“People have a chance to run 5Ks or 10Ks for various charity events, but rarely do you get a chance to run a mile on a track in a competitive situation,” decathlon co-founder Dave Maloney said in a telephone interview. “It’s an opportunity to give more people a chance to participate and donate. Not everyone has time to commit to training for all 10 events.”
There are three running events in the RBC Decathlon, at distances of 40 yards, 400 meters and 800 meters.
Also in the one-day competition are pull-ups, a football throw, an agility drill, rowing, vertical jump, bench press and dips -- a triceps exercise using one’s own weight.

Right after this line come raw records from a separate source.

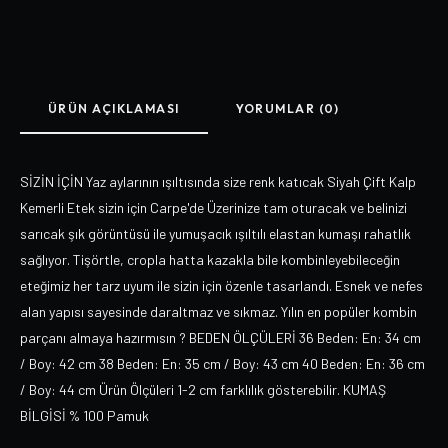
ÜRÜN AÇIKLAMASI
YORUMLAR (0)
SİZİN İÇİN Yaz aylarının ışıltısında size renk katıcak Siyah Çift Kalp
Kemerli Etek sizin için Carpe'de Üzerinize tam oturacak ve belinizi
sarıcak şık görüntüsü ile yumuşacık ışıltılı elastan kumaşı rahatlık
sağlıyor. Tişörtle, cropla hatta kazakla bile kombinleyebileceğin
eteğimiz her tarz uyum ile sizin için özenle tasarlandı. Esnek ve nefes
alan yapısı sayesinde daraltmaz ve sıkmaz. Yılın en popüler kombin
parçanı almaya hazırmısın ? BEDEN ÖLÇÜLERİ 36 Beden: En: 34 cm
/ Boy: 42 cm 38 Beden: En: 35 cm / Boy: 43 cm 40 Beden: En: 36 cm
/ Boy: 44 cm Ürün Ölçüleri 1-2 cm farklılık gösterebilir. KUMAŞ
BİLGİSİ % 100 Pamuk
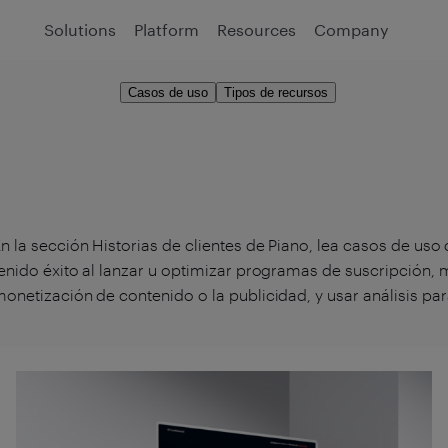
Solutions
Platform
Resources
Company
Casos de uso
Tipos de recursos
n la sección Historias de clientes de Piano, lea casos de u
enido éxito al lanzar u optimizar programas de suscripción, mej
onetización de contenido o la publicidad, y usar análisis par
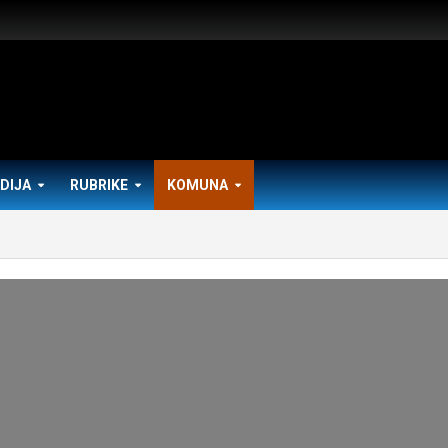
DIJA
RUBRIKE
KOMUNA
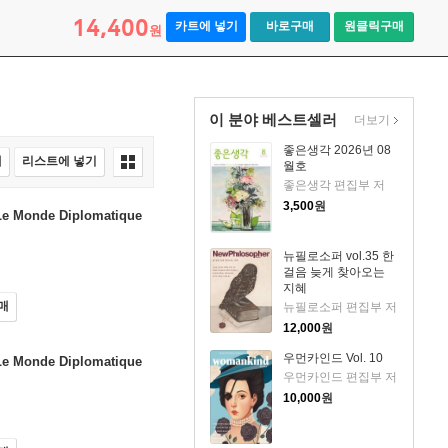
14,400
카트에 넣기
바로구매
원클릭구매
원
이 분야 베스트셀러
더보기
좋은생각 2026년 08
매
리스트에 넣기
월호
좋은생각 편집부 저
3,500
원
onde Diplomatique
뉴필로소퍼 vol.35 한
걸음 늦게 찾아오는
지혜
매
뉴필로소퍼 편집부 저
12,000
원
우먼카인드 Vol. 10
onde Diplomatique
우먼카인드 편집부 저
10,000
원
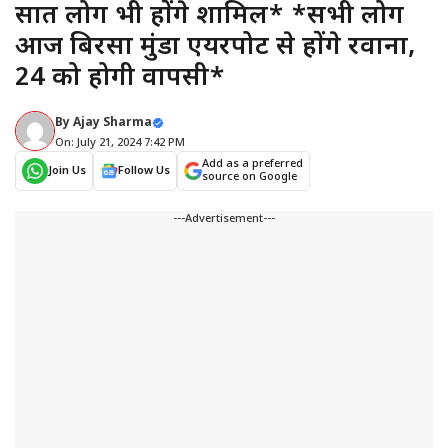
सात लोग भी होंगे शामिल* *सभी लोग
आज बिरसा मुंडा एयरपोर्ट से होंगे रवाना,
24 को होगी वापसी*
By
Ajay Sharma
On: July 21, 2024 7:42 PM
Add as a preferred
Join Us
Follow Us
source on Google
---Advertisement---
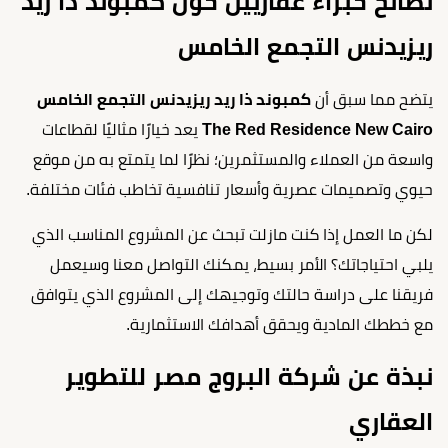
نصائح خبراء عقاريين حول كمبوند ذا ريد
ريزيدنس التجمع الخامس
يتضح مما سبق أن
كمبوند ذا ريد ريزيدنس التجمع الخامس
The Red Residence New Cairo
يعد خيارًا مثاليًا لقطاعات
واسعة من العملاء والمستثمرين؛ نظرًا لما يتمتع به من موقع
حيوي وتصميمات عصرية وأسعار تنافسية تخاطب فئات مختلفة.
لكن ما العمل إذا كنت مازلت تبحث عن المشروع المناسب الذي
يلبي احتياجاتك؟ الأمر بسيط، يمكنك التواصل معنا وسيعمل
فريقنا على دراسة حالتك وتوجيهك إلى المشروع الذي يتوافق
مع خططك المادية ويحقق أهدافك الاستثمارية.
نبذة عن شركة البروج مصر للتطوير
العقاري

“We saw last year we had guys who were All-Americans in college and do triathlons and marathons now,” said Rubin, who pulled out his win last year in the final event. “It’s definitely a top-tier athletic event with people who are constantly training and working out. It’s always fun to see what you can do against high-level competition.”

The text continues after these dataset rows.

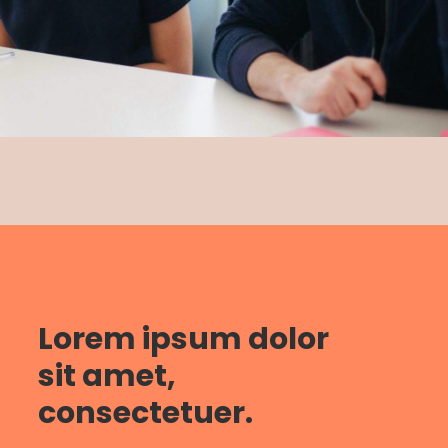
Lorem ipsum dolor
sit amet,
consectetuer.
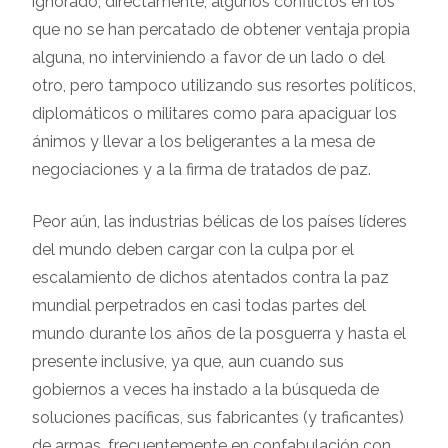
ignorado, directamente, algunos conflictos en los
que no se han percatado de obtener ventaja propia
alguna, no interviniendo a favor de un lado o del
otro, pero tampoco utilizando sus resortes políticos,
diplomáticos o militares como para apaciguar los
ánimos y llevar a los beligerantes a la mesa de
negociaciones y a la firma de tratados de paz.
Peor aún, las industrias bélicas de los países líderes
del mundo deben cargar con la culpa por el
escalamiento de dichos atentados contra la paz
mundial perpetrados en casi todas partes del
mundo durante los años de la posguerra y hasta el
presente inclusive, ya que, aun cuando sus
gobiernos a veces ha instado a la búsqueda de
soluciones pacíficas, sus fabricantes (y traficantes)
de armas, frecuentemente en confabulación con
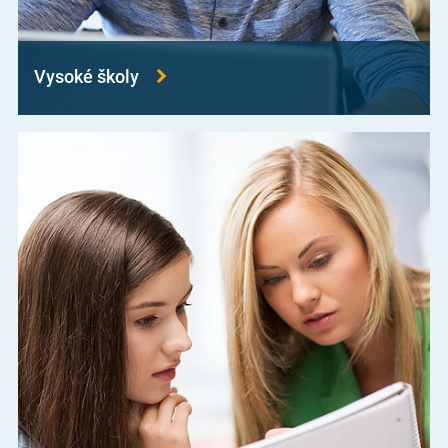
Vysoké školy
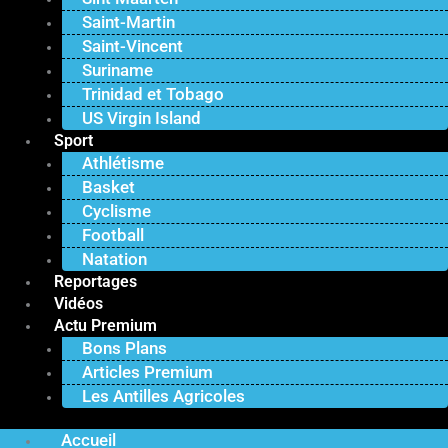
Saint-Martin
Saint-Vincent
Suriname
Trinidad et Tobago
US Virgin Island
Sport
Athlétisme
Basket
Cyclisme
Football
Natation
Reportages
Vidéos
Actu Premium
Bons Plans
Articles Premium
Les Antilles Agricoles
Accueil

Awards are presented to the top three finishers in the men’s and women’s divisions, as well as the top executive performer, the winners in three age groups (under 30, 30-39 and over 40), the top fundraiser and the top team.

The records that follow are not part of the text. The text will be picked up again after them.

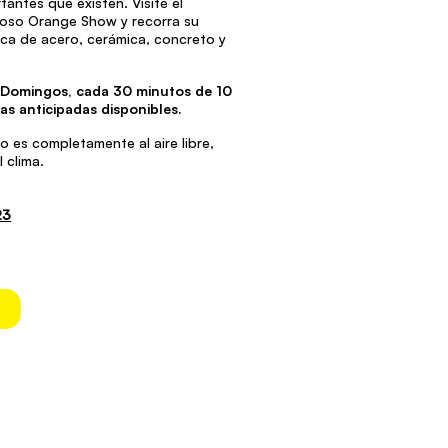
antes que existen. Visite el
oso Orange Show y recorra su
ica de acero, cerámica, concreto y
Domingos, cada 30 minutos de 10
das anticipadas disponibles.
ido es completamente al aire libre,
 clima.
23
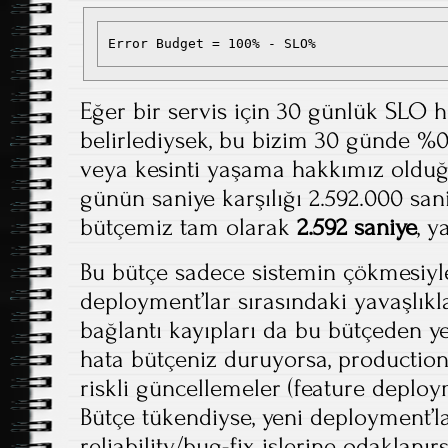
Error Budget = 100% - SLO%
Eğer bir servis için 30 günlük SLO 
belirlediysek, bu bizim 30 günde %
veya kesinti yaşama hakkımız olduğ
günün saniye karşılığı 2.592.000 sa
bütçemiz tam olarak
2.592 saniye
, y
Bu bütçe sadece sistemin çökmesiyl
deployment’lar sırasındaki yavaşlıkla
bağlantı kayıpları da bu bütçeden y
hata bütçeniz duruyorsa, productio
riskli güncellemeler (feature deploy
Bütçe tükendiyse, yeni deployment’l
reliability/bug-fix işlerine odaklanırs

Brian Kuritzky, a 26-year-old security analyst at the Goldman Sachs Group and a former Cornell University soccer player, was last year’s top individual fundraiser with over $90,000 in pledges.
Fundraising is also driven by so-called charity bets, with competitors generating donations by surpassing pre-event goals or benchmarks. Jason Price, a former All-American sprinter at the University of Southern California and a prime brokerage sales analyst for JPMorgan Chase & Co., last year triggered a $100,000 donation for any competitor who broke the event record in the 400 meters.